[EXERCISE DESCRIPTION]:
Set down every entry exactly as it stands, omitting any picture.

[DATA UNDER STUDY]:

((

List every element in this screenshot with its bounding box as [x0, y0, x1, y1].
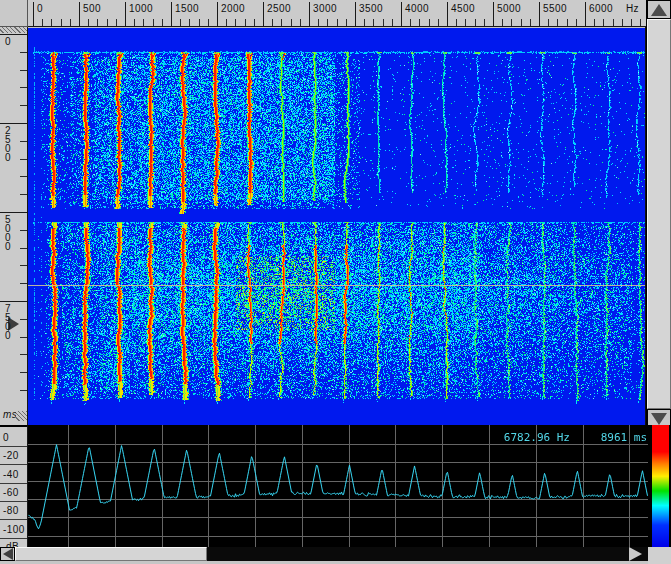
freq-minor-tick	[548, 19, 549, 26]
freq-tick-label: 1000	[129, 3, 153, 14]
db-tick-label: -20	[3, 450, 19, 461]
vertical-scrollbar[interactable]	[646, 0, 671, 428]
down-arrow-icon	[651, 413, 667, 425]
freq-minor-tick	[318, 19, 319, 26]
freq-minor-tick	[410, 19, 411, 26]
freq-minor-tick	[116, 19, 117, 26]
freq-minor-tick	[254, 19, 255, 26]
freq-minor-tick	[373, 19, 374, 26]
freq-minor-tick	[272, 19, 273, 26]
freq-tick-label: 2500	[267, 3, 291, 14]
freq-major-tick	[401, 2, 402, 26]
db-grid-tick	[0, 519, 27, 520]
freq-minor-tick	[567, 19, 568, 26]
freq-tick-label: 500	[83, 3, 101, 14]
scroll-left-button[interactable]	[0, 547, 15, 561]
time-minor-tick	[20, 265, 27, 266]
freq-minor-tick	[456, 19, 457, 26]
freq-major-tick	[33, 2, 34, 26]
db-grid-tick	[0, 538, 27, 539]
vertical-scroll-thumb[interactable]	[647, 19, 671, 409]
left-arrow-icon	[3, 548, 13, 560]
time-minor-tick	[20, 87, 27, 88]
freq-minor-tick	[107, 19, 108, 26]
time-minor-tick	[20, 70, 27, 71]
scroll-right-button[interactable]	[629, 547, 642, 561]
time-ruler: ms 02 5 0 05 0 0 07 5 0 0	[0, 27, 28, 425]
colorbar	[652, 425, 669, 547]
freq-minor-tick	[484, 19, 485, 26]
freq-major-tick	[263, 2, 264, 26]
freq-minor-tick	[199, 19, 200, 26]
freq-minor-tick	[603, 19, 604, 26]
db-tick-label: -60	[3, 487, 19, 498]
db-tick-label: -100	[3, 524, 25, 535]
freq-minor-tick	[465, 19, 466, 26]
db-grid-tick	[0, 446, 27, 447]
freq-minor-tick	[208, 19, 209, 26]
freq-tick-label: 1500	[175, 3, 199, 14]
freq-minor-tick	[631, 19, 632, 26]
freq-tick-label: 4500	[451, 3, 475, 14]
freq-minor-tick	[364, 19, 365, 26]
freq-minor-tick	[429, 19, 430, 26]
time-minor-tick	[20, 141, 27, 142]
freq-minor-tick	[235, 19, 236, 26]
frequency-unit-label: Hz	[626, 3, 639, 14]
freq-minor-tick	[511, 19, 512, 26]
freq-major-tick	[585, 2, 586, 26]
freq-minor-tick	[557, 19, 558, 26]
freq-minor-tick	[346, 19, 347, 26]
freq-minor-tick	[502, 19, 503, 26]
time-minor-tick	[20, 390, 27, 391]
freq-minor-tick	[300, 19, 301, 26]
freq-tick-label: 0	[37, 3, 43, 14]
time-minor-tick	[20, 337, 27, 338]
freq-tick-label: 2000	[221, 3, 245, 14]
freq-minor-tick	[189, 19, 190, 26]
db-grid-tick	[0, 501, 27, 502]
right-arrow-icon	[629, 547, 642, 561]
colorbar-frame	[648, 425, 671, 547]
time-tick-label: 0	[5, 37, 11, 46]
time-minor-tick	[20, 230, 27, 231]
freq-minor-tick	[143, 19, 144, 26]
scroll-up-button[interactable]	[647, 0, 671, 19]
freq-minor-tick	[180, 19, 181, 26]
db-tick-label: 0	[3, 432, 9, 443]
freq-minor-tick	[521, 19, 522, 26]
db-grid-tick	[0, 464, 27, 465]
db-ruler: dB 0-20-40-60-80-100	[0, 425, 28, 547]
time-minor-tick	[20, 194, 27, 195]
freq-minor-tick	[162, 19, 163, 26]
time-minor-tick	[20, 283, 27, 284]
freq-major-tick	[125, 2, 126, 26]
horizontal-scroll-thumb[interactable]	[15, 547, 207, 561]
frequency-ruler: Hz 0500100015002000250030003500400045005…	[28, 0, 646, 27]
time-minor-tick	[20, 52, 27, 53]
freq-minor-tick	[226, 19, 227, 26]
freq-minor-tick	[383, 19, 384, 26]
freq-major-tick	[217, 2, 218, 26]
freq-minor-tick	[327, 19, 328, 26]
freq-major-tick	[539, 2, 540, 26]
time-minor-tick	[20, 176, 27, 177]
db-grid-tick	[0, 483, 27, 484]
time-tick-label: 5 0 0 0	[5, 215, 11, 251]
freq-major-tick	[171, 2, 172, 26]
freq-minor-tick	[613, 19, 614, 26]
freq-minor-tick	[475, 19, 476, 26]
spectrogram-canvas[interactable]	[28, 28, 645, 425]
time-tick-label: 7 5 0 0	[5, 304, 11, 340]
freq-minor-tick	[51, 19, 52, 26]
horizontal-scrollbar[interactable]	[0, 547, 648, 561]
time-major-tick	[0, 34, 27, 35]
freq-minor-tick	[438, 19, 439, 26]
freq-minor-tick	[245, 19, 246, 26]
freq-minor-tick	[88, 19, 89, 26]
freq-minor-tick	[419, 19, 420, 26]
ruler-hatch-top	[0, 27, 27, 33]
db-tick-label: -80	[3, 505, 19, 516]
freq-minor-tick	[70, 19, 71, 26]
freq-minor-tick	[42, 19, 43, 26]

))

[WRITTEN RESPONSE]:
List every element in this screenshot with its bounding box as [x0, y0, x1, y1].
freq-minor-tick	[548, 19, 549, 26]
freq-tick-label: 1000	[129, 3, 153, 14]
db-tick-label: -20	[3, 450, 19, 461]
vertical-scrollbar[interactable]	[646, 0, 671, 428]
down-arrow-icon	[651, 413, 667, 425]
freq-minor-tick	[318, 19, 319, 26]
freq-minor-tick	[410, 19, 411, 26]
freq-minor-tick	[116, 19, 117, 26]
freq-minor-tick	[254, 19, 255, 26]
freq-minor-tick	[373, 19, 374, 26]
freq-minor-tick	[272, 19, 273, 26]
freq-tick-label: 2500	[267, 3, 291, 14]
freq-major-tick	[401, 2, 402, 26]
db-grid-tick	[0, 519, 27, 520]
freq-minor-tick	[567, 19, 568, 26]
freq-tick-label: 500	[83, 3, 101, 14]
scroll-left-button[interactable]	[0, 547, 15, 561]
time-minor-tick	[20, 265, 27, 266]
freq-minor-tick	[456, 19, 457, 26]
freq-major-tick	[33, 2, 34, 26]
db-grid-tick	[0, 538, 27, 539]
vertical-scroll-thumb[interactable]	[647, 19, 671, 409]
left-arrow-icon	[3, 548, 13, 560]
time-minor-tick	[20, 87, 27, 88]
freq-minor-tick	[107, 19, 108, 26]
time-minor-tick	[20, 70, 27, 71]
scroll-right-button[interactable]	[629, 547, 642, 561]
time-ruler: ms 02 5 0 05 0 0 07 5 0 0	[0, 27, 28, 425]
colorbar	[652, 425, 669, 547]
freq-minor-tick	[484, 19, 485, 26]
freq-major-tick	[263, 2, 264, 26]
freq-minor-tick	[199, 19, 200, 26]
freq-minor-tick	[603, 19, 604, 26]
db-tick-label: -60	[3, 487, 19, 498]
db-tick-label: -100	[3, 524, 25, 535]
freq-minor-tick	[465, 19, 466, 26]
db-grid-tick	[0, 446, 27, 447]
freq-minor-tick	[208, 19, 209, 26]
freq-tick-label: 1500	[175, 3, 199, 14]
freq-minor-tick	[631, 19, 632, 26]
freq-tick-label: 4500	[451, 3, 475, 14]
freq-minor-tick	[364, 19, 365, 26]
freq-minor-tick	[429, 19, 430, 26]
time-minor-tick	[20, 141, 27, 142]
freq-minor-tick	[235, 19, 236, 26]
frequency-unit-label: Hz	[626, 3, 639, 14]
freq-minor-tick	[511, 19, 512, 26]
freq-major-tick	[585, 2, 586, 26]
freq-minor-tick	[557, 19, 558, 26]
freq-minor-tick	[346, 19, 347, 26]
freq-minor-tick	[502, 19, 503, 26]
time-minor-tick	[20, 390, 27, 391]
freq-minor-tick	[300, 19, 301, 26]
freq-tick-label: 0	[37, 3, 43, 14]
time-minor-tick	[20, 337, 27, 338]
freq-tick-label: 2000	[221, 3, 245, 14]
freq-minor-tick	[189, 19, 190, 26]
db-grid-tick	[0, 501, 27, 502]
right-arrow-icon	[629, 547, 642, 561]
colorbar-frame	[648, 425, 671, 547]
time-tick-label: 0	[5, 37, 11, 46]
time-minor-tick	[20, 230, 27, 231]
freq-minor-tick	[143, 19, 144, 26]
scroll-up-button[interactable]	[647, 0, 671, 19]
freq-minor-tick	[180, 19, 181, 26]
db-tick-label: 0	[3, 432, 9, 443]
freq-minor-tick	[521, 19, 522, 26]
db-grid-tick	[0, 464, 27, 465]
db-ruler: dB 0-20-40-60-80-100	[0, 425, 28, 547]
time-minor-tick	[20, 194, 27, 195]
freq-minor-tick	[162, 19, 163, 26]
time-minor-tick	[20, 283, 27, 284]
freq-major-tick	[125, 2, 126, 26]
horizontal-scroll-thumb[interactable]	[15, 547, 207, 561]
frequency-ruler: Hz 0500100015002000250030003500400045005…	[28, 0, 646, 27]
time-minor-tick	[20, 52, 27, 53]
freq-minor-tick	[226, 19, 227, 26]
freq-minor-tick	[383, 19, 384, 26]
freq-major-tick	[217, 2, 218, 26]
freq-minor-tick	[327, 19, 328, 26]
freq-major-tick	[539, 2, 540, 26]
time-minor-tick	[20, 176, 27, 177]
db-grid-tick	[0, 483, 27, 484]
time-tick-label: 5 0 0 0	[5, 215, 11, 251]
freq-major-tick	[171, 2, 172, 26]
freq-minor-tick	[613, 19, 614, 26]
freq-minor-tick	[475, 19, 476, 26]
spectrogram-canvas[interactable]	[28, 28, 645, 425]
time-tick-label: 7 5 0 0	[5, 304, 11, 340]
freq-minor-tick	[51, 19, 52, 26]
horizontal-scrollbar[interactable]	[0, 547, 648, 561]
time-major-tick	[0, 34, 27, 35]
freq-minor-tick	[438, 19, 439, 26]
freq-minor-tick	[245, 19, 246, 26]
freq-minor-tick	[88, 19, 89, 26]
freq-minor-tick	[419, 19, 420, 26]
ruler-hatch-top	[0, 27, 27, 33]
db-tick-label: -80	[3, 505, 19, 516]
freq-minor-tick	[70, 19, 71, 26]
freq-minor-tick	[42, 19, 43, 26]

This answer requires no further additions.